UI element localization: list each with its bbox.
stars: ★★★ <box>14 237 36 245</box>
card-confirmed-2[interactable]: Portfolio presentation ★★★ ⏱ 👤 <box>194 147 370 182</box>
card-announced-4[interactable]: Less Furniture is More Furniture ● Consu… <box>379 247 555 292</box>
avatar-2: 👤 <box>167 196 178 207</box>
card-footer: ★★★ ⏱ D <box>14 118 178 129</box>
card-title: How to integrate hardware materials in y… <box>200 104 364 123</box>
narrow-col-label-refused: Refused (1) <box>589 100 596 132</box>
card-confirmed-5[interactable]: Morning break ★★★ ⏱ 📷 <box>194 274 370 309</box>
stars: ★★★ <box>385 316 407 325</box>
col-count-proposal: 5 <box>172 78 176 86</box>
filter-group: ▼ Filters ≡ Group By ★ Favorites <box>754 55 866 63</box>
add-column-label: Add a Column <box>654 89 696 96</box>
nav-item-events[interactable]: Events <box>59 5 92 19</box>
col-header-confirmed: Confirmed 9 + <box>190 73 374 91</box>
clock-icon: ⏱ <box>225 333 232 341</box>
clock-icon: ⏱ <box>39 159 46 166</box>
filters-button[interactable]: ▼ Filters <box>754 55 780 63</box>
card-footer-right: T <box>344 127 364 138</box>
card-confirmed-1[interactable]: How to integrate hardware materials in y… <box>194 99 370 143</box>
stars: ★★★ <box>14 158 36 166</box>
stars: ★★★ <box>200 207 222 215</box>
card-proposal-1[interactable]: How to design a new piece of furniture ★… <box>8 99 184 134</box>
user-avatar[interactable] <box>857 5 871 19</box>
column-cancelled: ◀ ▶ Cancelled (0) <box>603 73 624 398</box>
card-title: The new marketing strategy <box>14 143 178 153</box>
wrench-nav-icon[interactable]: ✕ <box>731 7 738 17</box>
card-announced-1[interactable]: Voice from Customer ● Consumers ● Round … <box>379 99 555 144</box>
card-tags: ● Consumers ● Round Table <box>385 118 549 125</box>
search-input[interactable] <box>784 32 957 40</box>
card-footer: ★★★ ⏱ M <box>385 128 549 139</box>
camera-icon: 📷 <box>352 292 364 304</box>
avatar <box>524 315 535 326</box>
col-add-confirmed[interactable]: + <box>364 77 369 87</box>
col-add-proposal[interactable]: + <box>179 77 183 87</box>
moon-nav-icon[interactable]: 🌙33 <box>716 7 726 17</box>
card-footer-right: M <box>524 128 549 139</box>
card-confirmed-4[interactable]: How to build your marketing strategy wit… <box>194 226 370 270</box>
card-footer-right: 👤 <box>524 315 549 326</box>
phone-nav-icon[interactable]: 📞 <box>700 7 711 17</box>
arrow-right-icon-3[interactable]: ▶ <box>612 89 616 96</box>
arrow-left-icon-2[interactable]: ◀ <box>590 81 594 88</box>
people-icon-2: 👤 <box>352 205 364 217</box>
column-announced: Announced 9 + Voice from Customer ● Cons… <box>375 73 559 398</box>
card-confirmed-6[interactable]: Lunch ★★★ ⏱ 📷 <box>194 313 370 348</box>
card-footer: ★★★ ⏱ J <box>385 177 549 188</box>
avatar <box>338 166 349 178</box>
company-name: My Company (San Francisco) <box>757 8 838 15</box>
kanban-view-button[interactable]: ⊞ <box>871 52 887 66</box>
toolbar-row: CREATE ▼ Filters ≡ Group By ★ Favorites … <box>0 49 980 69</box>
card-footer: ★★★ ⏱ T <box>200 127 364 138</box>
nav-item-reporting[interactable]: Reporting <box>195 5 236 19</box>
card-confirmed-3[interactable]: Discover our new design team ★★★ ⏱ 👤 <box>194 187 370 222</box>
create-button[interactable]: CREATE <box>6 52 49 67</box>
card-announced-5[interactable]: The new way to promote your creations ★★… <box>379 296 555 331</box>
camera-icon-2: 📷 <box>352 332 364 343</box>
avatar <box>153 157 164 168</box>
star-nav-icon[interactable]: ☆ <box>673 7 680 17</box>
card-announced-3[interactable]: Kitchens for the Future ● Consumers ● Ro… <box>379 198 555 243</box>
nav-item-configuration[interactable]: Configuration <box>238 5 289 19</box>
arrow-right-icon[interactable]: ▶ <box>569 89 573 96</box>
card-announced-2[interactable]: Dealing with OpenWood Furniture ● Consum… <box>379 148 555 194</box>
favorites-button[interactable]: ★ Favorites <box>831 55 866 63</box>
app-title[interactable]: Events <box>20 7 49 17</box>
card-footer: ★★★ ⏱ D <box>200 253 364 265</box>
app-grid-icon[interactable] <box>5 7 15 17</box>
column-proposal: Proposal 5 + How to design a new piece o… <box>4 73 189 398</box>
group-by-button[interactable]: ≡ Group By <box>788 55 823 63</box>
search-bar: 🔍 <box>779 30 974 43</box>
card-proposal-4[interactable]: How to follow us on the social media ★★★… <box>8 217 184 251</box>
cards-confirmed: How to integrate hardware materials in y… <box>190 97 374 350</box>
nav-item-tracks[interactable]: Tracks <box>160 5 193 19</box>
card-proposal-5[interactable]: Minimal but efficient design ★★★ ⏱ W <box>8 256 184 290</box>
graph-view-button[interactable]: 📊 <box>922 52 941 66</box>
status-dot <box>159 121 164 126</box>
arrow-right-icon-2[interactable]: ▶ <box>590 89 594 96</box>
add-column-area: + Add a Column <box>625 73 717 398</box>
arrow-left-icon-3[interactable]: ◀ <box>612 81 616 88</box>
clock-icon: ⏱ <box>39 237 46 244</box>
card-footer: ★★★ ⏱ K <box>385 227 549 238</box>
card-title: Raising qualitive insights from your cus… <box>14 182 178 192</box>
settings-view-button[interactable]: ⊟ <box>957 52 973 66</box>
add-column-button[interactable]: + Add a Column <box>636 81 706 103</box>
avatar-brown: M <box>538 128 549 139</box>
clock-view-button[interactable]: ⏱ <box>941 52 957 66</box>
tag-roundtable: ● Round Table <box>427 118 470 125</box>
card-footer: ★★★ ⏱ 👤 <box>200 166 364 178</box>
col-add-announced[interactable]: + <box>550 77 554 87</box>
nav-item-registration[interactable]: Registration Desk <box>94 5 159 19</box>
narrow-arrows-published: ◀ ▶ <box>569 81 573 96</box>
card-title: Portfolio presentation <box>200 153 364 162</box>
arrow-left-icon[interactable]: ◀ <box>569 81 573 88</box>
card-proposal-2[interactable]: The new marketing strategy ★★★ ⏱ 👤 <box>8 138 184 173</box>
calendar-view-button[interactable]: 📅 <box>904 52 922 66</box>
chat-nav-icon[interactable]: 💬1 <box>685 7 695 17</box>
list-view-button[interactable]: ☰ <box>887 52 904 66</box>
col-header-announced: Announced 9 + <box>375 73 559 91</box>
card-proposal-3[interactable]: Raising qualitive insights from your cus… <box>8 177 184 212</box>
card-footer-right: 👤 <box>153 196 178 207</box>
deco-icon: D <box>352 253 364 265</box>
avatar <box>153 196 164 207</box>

______

For every line of the data above that contains "Raising", copy that line.

▸ Response to the task
card-title: Raising qualitive insights from your cus… <box>14 182 178 192</box>
card-proposal-3[interactable]: Raising qualitive insights from your cus… <box>8 177 184 212</box>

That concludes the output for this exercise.